Ele se mostra bastante reticente em relação à tão propalada reforma política. Diz que é contra acabar com coligação, afirma ser restritiva a proposta de impor cláusula de barreira. “Eu acho que essa reforma política não é para ampliar a democracia nem fortalecer os partidos.”
O parlamentar também fala de sua tão combatida proposta de restringir termos estrangeiros, explicando que na verdade o que ele propõe é melhorar o ensino do idioma português nas escolas públicas. Outro tema da entrevista é o Código Florestal, do qual ele é relator. Aldo explica que as críticas da direita e da esquerda que o relatório recebe se deve à falta de informação e à má-fé.
Jornal Opção: O sr. exerceu importantes funções no governo PT. Os petistas difundem a ideia de que todos os avanços sociais e econômicos são obra exclusiva do governo atual, como se a história brasileira tivesse começado no dia que Lula tomou posse. Ignoram mecanismos de gestões anteriores que possibilitaram os avanços atuais, como Lei de Responsabilidade Fiscal e ajuste do sistema financeiro, do governo Fernando Henrique Cardoso (PSDB), e tantos outros. Como o sr. analisa isso?

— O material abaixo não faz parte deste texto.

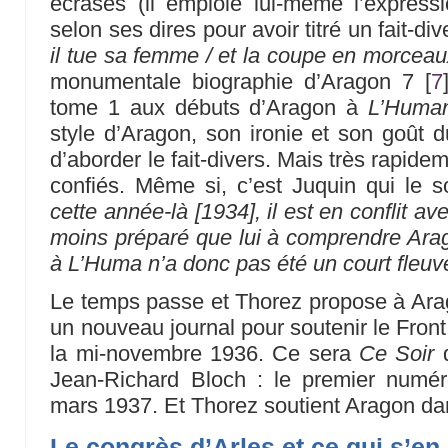
écrasés (il emploie lui-même l’expressi
selon ses dires pour avoir titré un fait-div
il tue sa femme / et la coupe en morceau
monumentale biographie d’Aragon 7
[
7
tome 1 aux débuts d’Aragon à
L’Human
style d’Aragon, son ironie et son goût d
d’aborder le fait-divers. Mais très rapidem
confiés. Même si, c’est Juquin qui le s
cette année-là [1934], il est en conflit a
moins préparé que lui à comprendre Ara
à L’Huma n’a donc pas été un court fleuve
Le temps passe et Thorez propose à Arago
un nouveau journal pour soutenir le Fron
la mi-novembre 1936. Ce sera
Ce Soir
q
Jean-Richard Bloch : le premier numéro
mars 1937. Et Thorez soutient Aragon da
Le congrès d’Arles et ce qui s’en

Aldo Rebelo: Essa ideia do PT é errada, não apenas porque atribui a governos e governantes um esforço que ultrapassa muito esses atores. A construção de um país é resultado sempre de esforço coletivo, de grupos, de classes, de forças sociais e políticas heterogêneas. O Brasil começou a ser construído muito antes do PT e de Lula chegarem à Presidência. Evidente que festejo, celebro e reconheço os êxitos do presidente Lula e do PT, mas o Brasil fez coisas muito mais importantes que isso. O País construiu a sua base física, seu imenso território, seus 8,5 milhões de quilômetros quadrados ao longo de 16 mil km de fronteiras, 8 mil km de litoral. Temos um único país com o mesmo idioma, mesma cultura, mesmo sentimento de nacionalidade. Construímos nossa independência enfrentando jornadas duras como a Inconfidência com os mártires como Tiradentes. Fizemos uma guerra pela Independência, construímos uma jornada para lutar pela democracia e pela República, enfrentando a força do Império na Guerra dos Farrapos, na Cabanagem, na Revolução Praieira. Depois fizemos a abolição da escravidão, num esforço de 300 anos, que começou com o Quilombo de Palmares e foi concluída com a assinatura do ato pela princesa Isabel. Tivemos a jornada dos tenentes, a marcha da Coluna Prestes e Miguel Costa, que passou por Goiás e Tocantins, e percorreu 23 mil km, muito mais do que a grande marcha da revolução chinesa. Fizemos a industrialização do país, a revolução de 30, as legislações trabalhistas e da previdência social. Fizemos muita coisa, aliás, fizemos o mais difícil. O presidente Lula, a presidente Dilma e nós hoje, protagonistas, encontramos o país já construído. É claro que precisa de ajustes, para se tornar mais equilibrado socialmente, mais democrático, mais desenvolvido. Mas é preciso honrar e reconhecer, com sentimento de gratidão, o esforço dos nossos antepassados.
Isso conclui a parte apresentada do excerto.